Egyō (恵慶) was a Japanese waka poet of the mid-Heian period. One of his poems was included in the Ogura Hyakunin Isshu. He produced a private collection, the Egyō-hōshi-shū, and was listed as one of the Late Classical Thirty-Six Immortals of Poetry.

== Biography ==
Although his exact birth and death dates are unknown, he flourished in the Kanna era in the mid-980s, His name is sometimes read as Ekei.

== Poetry ==
Fifty-six of his poems were included in imperial anthologies from the Shūi Wakashū on, and he was included in the Late Classical Thirty-Six Immortals of Poetry.

Along with Anpō (安法), he was a central figure of the Kawara-no-in (河原院) poetry circle of his day, and also associated with the poets Ōnakatomi no Yoshinobu, Ki no Tokifumi and Taira no Kanemori.
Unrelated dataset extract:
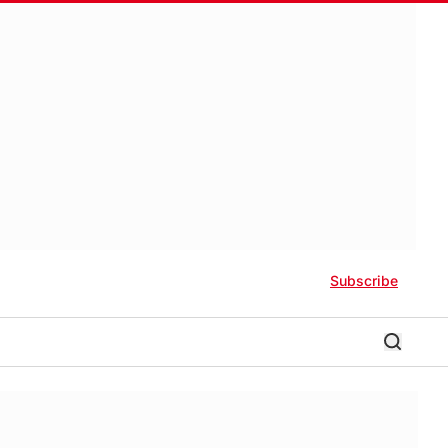
Subscribe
The following poem by him was included as No. 47 in Fujiwara no Teika's Ogura Hyakunin Isshu:
| Japanese text | Romanized Japanese | English translation |
| 八重葎 しげれる宿の さびしきに 人こそ見えぬ 秋は来にけり | Yae mugura shigereru yado no sabishiki ni hito koso miene aki wa kinikeri | How lonely this house overgrown with goosegrass weeds. No one visits me— only the weary autumn comes. |

He also left a private collection, the Egyō-hōshi-shū (恵慶法師集).

== Religion ==
He is supposed to have delivered sermons on the Buddhist sutras at the Kokubun-ji in Harima Province.

== Bibliography ==
- Keene, Donald (1999). "A History of Japanese Literature, Vol. 1: Seeds in the Heart — Japanese Literature from Earliest Times to the Late Sixteenth Century"
- McMillan, Peter. 2010 (1st ed. 2008). One Hundred Poets, One Poem Each. New York: Columbia University Press.
- Suzuki Hideo, Yamaguchi Shin'ichi, Yoda Yasushi. 2009 (1st ed. 1997). Genshoku: Ogura Hyakunin Isshu. Tokyo: Bun'eidō.